- Dataset content:

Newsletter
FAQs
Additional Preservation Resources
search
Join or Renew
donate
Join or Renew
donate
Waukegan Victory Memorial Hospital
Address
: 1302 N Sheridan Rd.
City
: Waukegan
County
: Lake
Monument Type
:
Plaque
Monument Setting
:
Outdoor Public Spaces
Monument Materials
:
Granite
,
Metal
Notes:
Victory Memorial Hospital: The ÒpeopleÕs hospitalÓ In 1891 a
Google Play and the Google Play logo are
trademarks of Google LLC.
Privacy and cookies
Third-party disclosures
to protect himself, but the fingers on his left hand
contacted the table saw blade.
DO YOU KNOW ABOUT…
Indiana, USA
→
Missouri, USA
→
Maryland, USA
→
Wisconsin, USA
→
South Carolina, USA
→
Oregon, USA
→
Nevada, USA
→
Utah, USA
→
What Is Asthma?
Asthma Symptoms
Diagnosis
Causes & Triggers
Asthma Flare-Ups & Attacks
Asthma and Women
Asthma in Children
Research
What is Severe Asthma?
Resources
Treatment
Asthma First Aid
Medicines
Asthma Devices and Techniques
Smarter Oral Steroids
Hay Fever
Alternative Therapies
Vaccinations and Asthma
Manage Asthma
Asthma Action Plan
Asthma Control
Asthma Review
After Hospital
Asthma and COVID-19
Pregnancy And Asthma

--

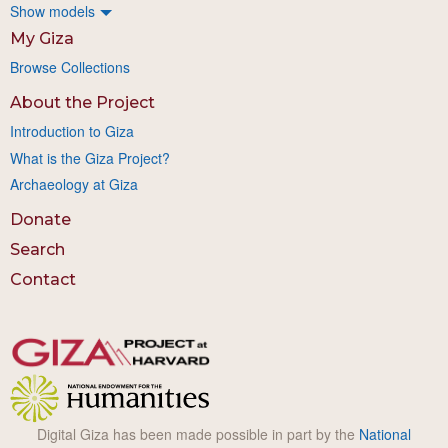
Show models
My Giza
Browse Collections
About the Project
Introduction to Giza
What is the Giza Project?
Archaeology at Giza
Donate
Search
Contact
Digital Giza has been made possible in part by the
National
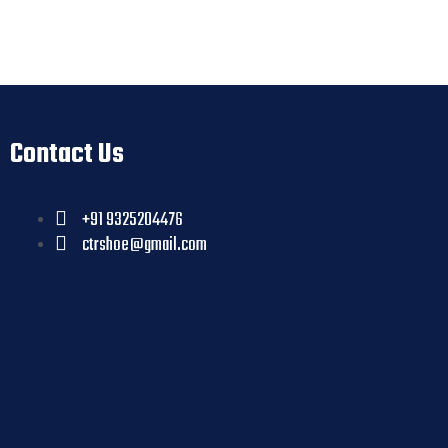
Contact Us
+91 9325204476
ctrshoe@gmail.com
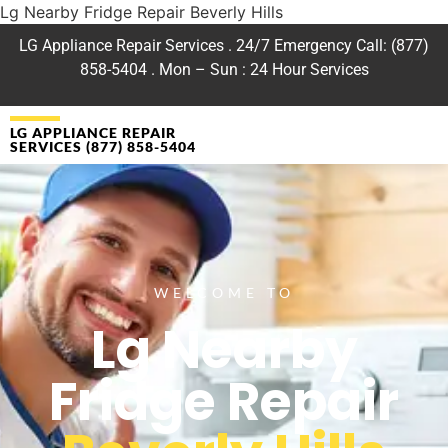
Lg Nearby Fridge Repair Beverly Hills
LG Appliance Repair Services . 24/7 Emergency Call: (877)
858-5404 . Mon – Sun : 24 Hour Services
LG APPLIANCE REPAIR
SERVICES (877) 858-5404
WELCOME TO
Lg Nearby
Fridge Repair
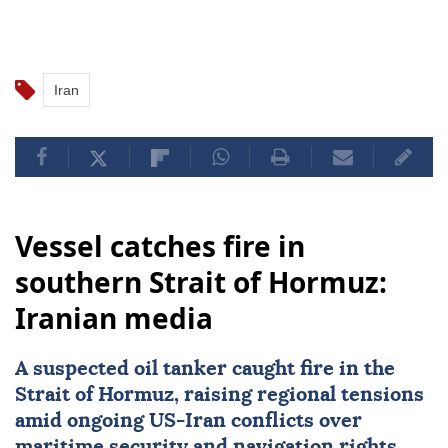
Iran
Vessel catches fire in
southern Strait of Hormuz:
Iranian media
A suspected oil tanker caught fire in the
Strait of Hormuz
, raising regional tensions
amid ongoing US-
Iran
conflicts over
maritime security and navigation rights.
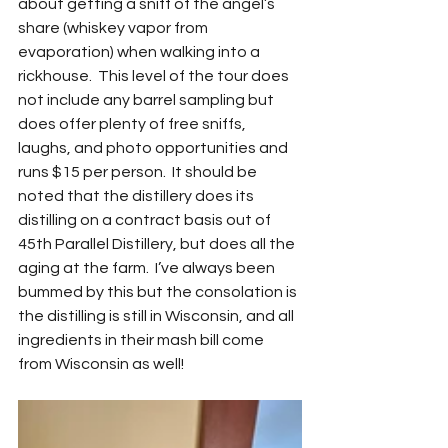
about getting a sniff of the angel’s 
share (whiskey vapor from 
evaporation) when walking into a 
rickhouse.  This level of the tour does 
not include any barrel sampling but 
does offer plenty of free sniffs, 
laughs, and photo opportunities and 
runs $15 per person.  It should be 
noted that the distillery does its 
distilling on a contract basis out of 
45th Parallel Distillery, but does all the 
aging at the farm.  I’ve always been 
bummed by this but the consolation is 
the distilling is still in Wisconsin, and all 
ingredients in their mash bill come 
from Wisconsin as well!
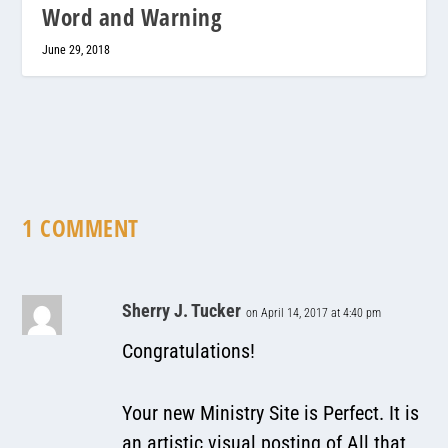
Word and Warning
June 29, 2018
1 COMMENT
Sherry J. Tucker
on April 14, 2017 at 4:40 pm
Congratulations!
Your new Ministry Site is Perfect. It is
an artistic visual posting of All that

- Your instructions:
The material above holds pictures; leave them out and set down exactly the lines from the line with "noted that the distillery does its" to the line with "June 29, 2018", both included.

- Answer space:
noted that the distillery does its 
distilling on a contract basis out of 
45th Parallel Distillery, but does all the 
aging at the farm.  I’ve always been 
bummed by this but the consolation is 
the distilling is still in Wisconsin, and all 
ingredients in their mash bill come 
from Wisconsin as well!
Word and Warning
June 29, 2018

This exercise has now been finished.